Now, the why and the how of faith and humility in business and life:
First when I say faith, I mean trust and acceptance blinded in with loyalty. Then I mean faith in oneself, faith in your perspectives and then faith in your intentions and action. And, by saying this, I am also not excluding your faith in any structured form of faith. The neuropsychological benefits of all kinds of faith are amazingly similar.
The faith I am talking about is not surrendering of reason and logic and neither the total acceptance of reason and logic. I am talking about the power of goodness hammered into us, into humanity which constantly stretches out to our better and higher self. Yes, the synonyms can be trust and confidence in self. Yet the faith I am referring to is how things eventually turn out and how the larger system and collective intelligence leads us into better things and better places.
A business leader that carries this special chip on his shoulder doesn’t just increase the chances of his own success but also inspires the growth and evolution of others around him. A quick story that comes to my mind is that of a salesman from a small town who was out beating the streets of New York seeking work for a small graphic-designing business he and his wife ran from home. After three days of his being turned away and offered no work, his morale took a plunge. He began to lose “faith” in himself and in the system. At the end of the third, his wife said to him over the phone, “Honey, I just made it big in our small town lotto this afternoon, so worry not about bringing home some business.” The next day up, back on the streets of New York, very strangely, business did not just pick up but it began to pour in. Back at home on Friday night with a load of work in his bag when he hugged his wife, she told him that she really hadn’t won any lotto and she’d just said that to lift up his spirits.
I admit that like placebos her approach may not have been all too authentic but it did and does deliver positive results.
My way is that before every important interaction or intervention, I step away from the hustle and bustle of life, find a quiet place, and pause. In that moment, I ask myself: Do you have faith in yourself? Have you done all the homework that needs to have been done? Do you have a value-creating agenda? Do you care for the people you are going to deal with? Are your objectives more selfless than selfish? Do you have faith in the system and in the world of your own perceptions?

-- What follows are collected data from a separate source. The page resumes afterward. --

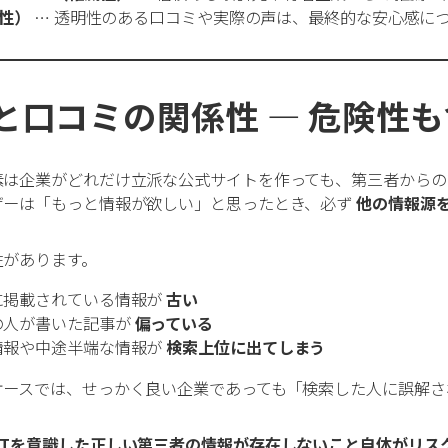
頼性）
… 透明性のある口コミや実際の声は、最終的な安心感に
Tと口コミの関係性 ― 危険性
は企業がどれだけ立派な公式サイトを作っても、第三者からの評
ザーは「もっと情報が欲しい」と思ったとき、必ず
他の情報源
性があります。
に掲載されている情報が
古い
の人が書いた記事が
偏っている
情報や中途半端な情報が
検索上位に出てしまう
ケースでは、せっかく良い企業であっても「検索した人に誤解さ
EATを意識した正しい第三者の情報が存在しないこと自体がリス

When I get a “yes” as an answer to all of them, I open the door and step in. That is my way to faith. That is my first step, like Martin Luther King, Jr. said, “Faith is taking the first step even when you don’t see the whole staircase.”
Now for the why and how of humility towards success and greatness in life and at work:
One of the best explanations or it was probably a quote on the walls of daughter’s school, the Colegio San Agustin in the Philippines. I cannot remember the exact words but the gist of it was that the moment your mind highlights for you, or even others, that you are being humble then lady humility flies out of the window. If and when you say you are being then you are not.
Yes, the moment you make a claim towards it, then it fizzles away and turn into a monstrosity of overconfidence, pride, arrogance and ends up in consistent delusions of greatness.
Thus, humility needs to be exercised quietly and with strength towards the very same reasons from which you gather and accumulate your faith. So, not just before, during and even after all interactions and interventions, the questions I ask myself in quiet moments are: Are you even-minded and true about you and your achievements? Do you have quiet confidence in the homework you have done and are you ready for it to not serve you? Are you prepared to be rejected, turned down and even out? Are you open to the possibilities of failure? Will you be able to accept that however selfless your ideas and intentions are, they may still be regarded as self-serving?
These questions serve me well to be equanimous both in failure and even in great success. I am not claiming that I succeed at practicing these habits. I am not claiming that these practices will guarantee growth and will transcend us all social and business leaders from good to great. I am saying that in my observations and studying of great business leaders, these habits are a huge part of their natural traits. Some favorite teachers, consultants and leaders of faith follow these two paths of faith and humility. Oh, well, they are not two paths but they put together aa wheels of a bicycle with which you can traverse from being good to becoming great.
Raju Mandhyan is an author, coach and speaker.